- PROBLEM TO SOLVE
In the answer, give the entries below exactly, from the first line through the line with "breakthrough longwear foundation. Up to", with every picture omitted.

Page-level text extractions
*** Begin section ***
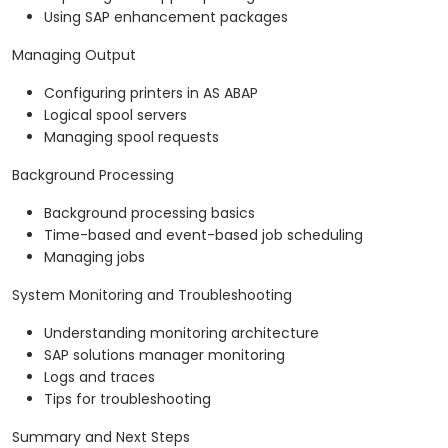
Using SAP enhancement packages
Managing Output
Configuring printers in AS ABAP
Logical spool servers
Managing spool requests
Background Processing
Background processing basics
Time-based and event-based job scheduling
Managing jobs
System Monitoring and Troubleshooting
Understanding monitoring architecture
SAP solutions manager monitoring
Logs and traces
Tips for troubleshooting
Summary and Next Steps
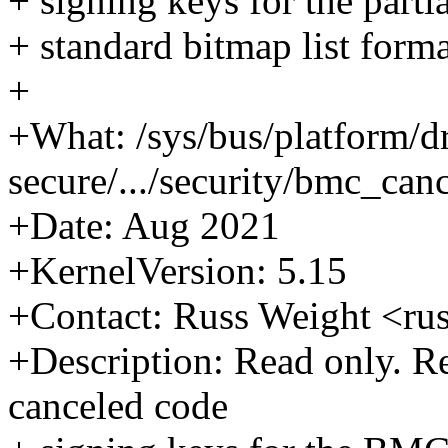
+ signing keys for the parti
+ standard bitmap list format
+
+What: /sys/bus/platform/d
secure/.../security/bmc_can
+Date: Aug 2021
+KernelVersion: 5.15
+Contact: Russ Weight <r
+Description: Read only. Ret
canceled code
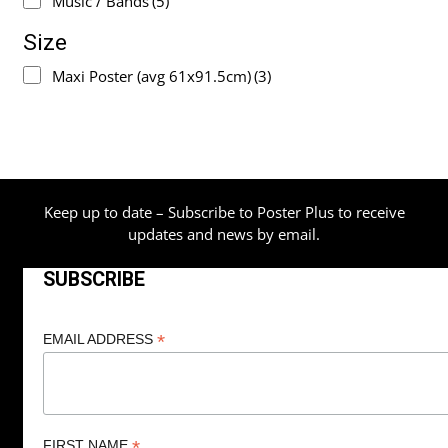
Music / Bands
(5)
Size
Maxi Poster (avg 61x91.5cm)
(3)
Keep up to date – Subscribe to Poster Plus to receive
updates and news by email.
SUBSCRIBE
*
EMAIL ADDRESS
*
FIRST NAME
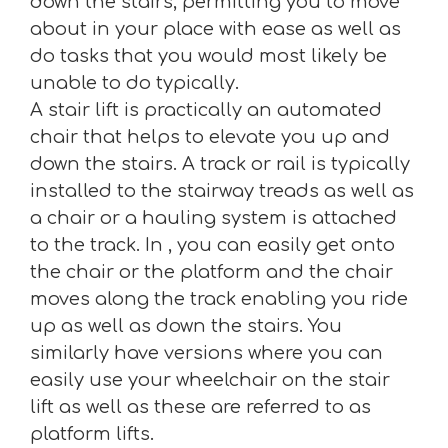
down the stairs, permitting you to move
about in your place with ease as well as
do tasks that you would most likely be
unable to do typically.
A stair lift is practically an automated
chair that helps to elevate you up and
down the stairs. A track or rail is typically
installed to the stairway treads as well as
a chair or a hauling system is attached
to the track. In , you can easily get onto
the chair or the platform and the chair
moves along the track enabling you ride
up as well as down the stairs. You
similarly have versions where you can
easily use your wheelchair on the stair
lift as well as these are referred to as
platform lifts.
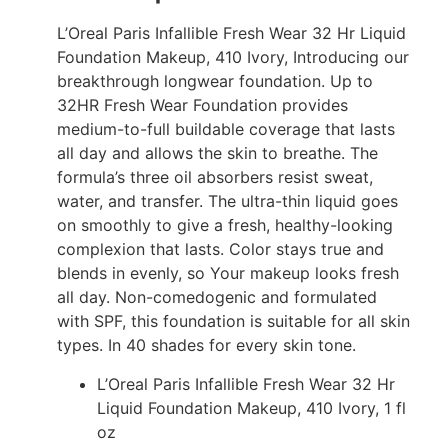
L’Oreal Paris Infallible Fresh Wear 32 Hr Liquid
Foundation Makeup, 410 Ivory, Introducing our
breakthrough longwear foundation. Up to
32HR Fresh Wear Foundation provides
medium-to-full buildable coverage that lasts
all day and allows the skin to breathe. The
formula’s three oil absorbers resist sweat,
water, and transfer. The ultra-thin liquid goes
on smoothly to give a fresh, healthy-looking
complexion that lasts. Color stays true and
blends in evenly, so Your makeup looks fresh
all day. Non-comedogenic and formulated
with SPF, this foundation is suitable for all skin
types. In 40 shades for every skin tone.
L’Oreal Paris Infallible Fresh Wear 32 Hr
Liquid Foundation Makeup, 410 Ivory, 1 fl
oz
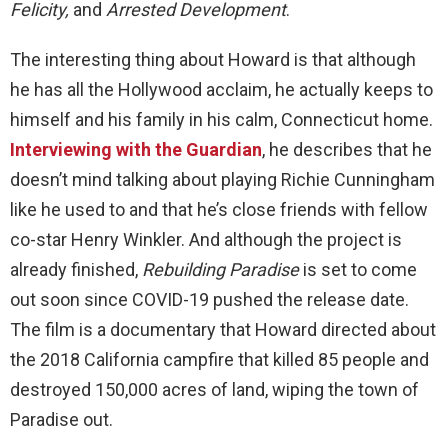
Felicity,
and
Arrested Development
.
The interesting thing about Howard is that although
he has all the Hollywood acclaim, he actually keeps to
himself and his family in his calm, Connecticut home.
Interviewing with the Guardian
, he describes that he
doesn’t mind talking about playing Richie Cunningham
like he used to and that he’s close friends with fellow
co-star Henry Winkler. And although the project is
already finished,
Rebuilding Paradise
is set to come
out soon since COVID-19 pushed the release date.
The film is a documentary that Howard directed about
the 2018 California campfire that killed 85 people and
destroyed 150,000 acres of land, wiping the town of
Paradise out.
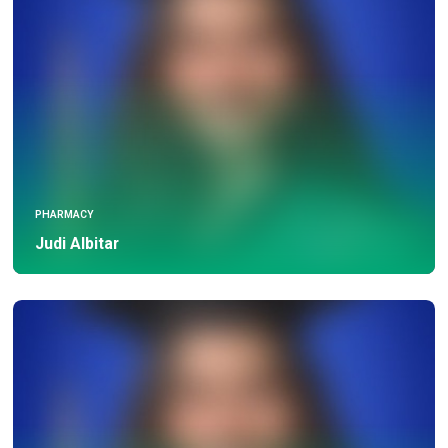
PHARMACY
Judi Albitar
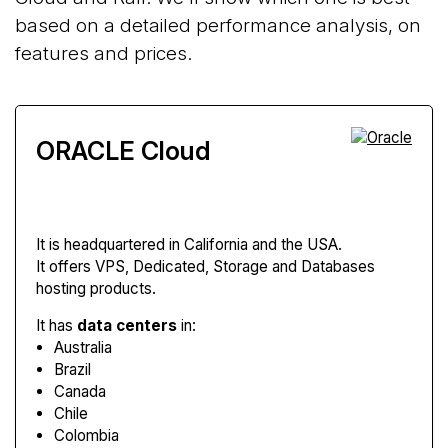
based on a detailed performance analysis, on
features and prices.
ORACLE Cloud
It is headquartered in California and the USA.
It offers VPS, Dedicated, Storage and Databases
hosting products.
It has
data centers
in:
Australia
Brazil
Canada
Chile
Colombia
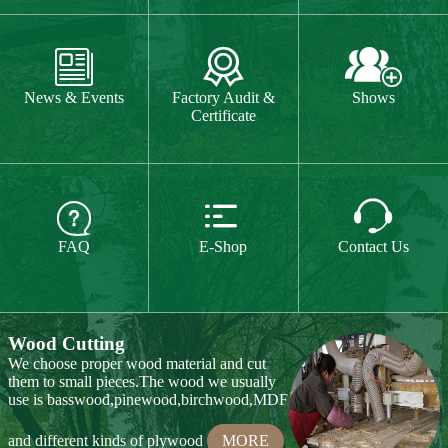
CE or CPSIA test on some of our product



every year.
MORE
News & Events
Factory Audit &
Shows
Certificate
Hand Carving
Many of our items are hand
carved,basswood and pinewood are are the



best wood for wood carving,because they
FAQ
E-Shop
Contact Us
are soft.
MORE
Wood Cutting
We choose proper wood material and cut
them to small pieces.The wood we usually
use is basswood,pinewood,birchwood,MDF
and different kinds of plywood
MORE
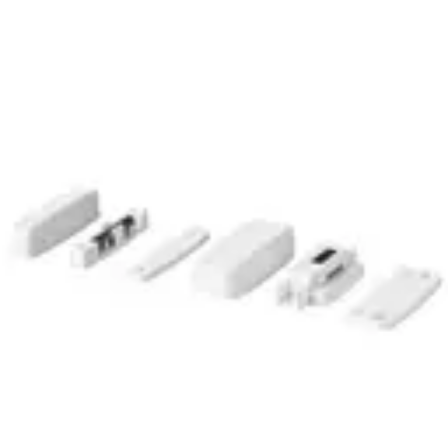
MK-4400 Magn. Cont.,G2
Partcode:
V54536-F113-A100
The MK-4000 magnetic contacts are designed for
opening surveillance of windows, doors and containers.
They are mounted on window and door frames of non-
magnetic materials. Secondary Packaging: 50 Units
Technical data
Documentation
Import & Export
Certifications
This will redirect you to the Compliance documents page
Gross weight (KG)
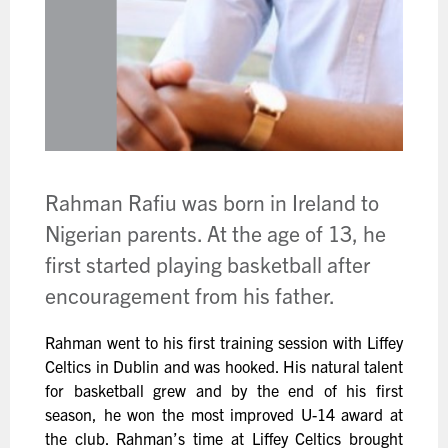
Rahman Rafiu was born in Ireland to
Nigerian parents. At the age of 13, he
first started playing basketball after
encouragement from his father.
Rahman went to his first training session with Liffey
Celtics in Dublin and was hooked. His natural talent
for basketball grew and by the end of his first
season, he won the most improved U-14 award at
the club. Rahman’s time at Liffey Celtics brought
*** End section ***
- ANSWER FOR THE TASK
Using SAP enhancement packages
Managing Output
Configuring printers in AS ABAP
Logical spool servers
Managing spool requests
Background Processing
Background processing basics
Time-based and event-based job scheduling
Managing jobs
System Monitoring and Troubleshooting
Understanding monitoring architecture
SAP solutions manager monitoring
Logs and traces
Tips for troubleshooting
Summary and Next Steps
+ signing keys for the parti
+ standard bitmap list format
+
+What: /sys/bus/platform/d
secure/.../security/bmc_can
+Date: Aug 2021
+KernelVersion: 5.15
+Contact: Russ Weight <r
+Description: Read only. Ret
canceled code
Music / Bands
(5)
Size
Maxi Poster (avg 61x91.5cm)
(3)
Keep up to date – Subscribe to Poster Plus to receive
updates and news by email.
SUBSCRIBE
*
EMAIL ADDRESS
*
FIRST NAME
down the stairs, permitting you to move
about in your place with ease as well as
do tasks that you would most likely be
unable to do typically.
A stair lift is practically an automated
chair that helps to elevate you up and
down the stairs. A track or rail is typically
installed to the stairway treads as well as
a chair or a hauling system is attached
to the track. In , you can easily get onto
the chair or the platform and the chair
moves along the track enabling you ride
up as well as down the stairs. You
similarly have versions where you can
easily use your wheelchair on the stair
lift as well as these are referred to as
platform lifts.
L’Oreal Paris Infallible Fresh Wear 32 Hr Liquid
Foundation Makeup, 410 Ivory, Introducing our
breakthrough longwear foundation. Up to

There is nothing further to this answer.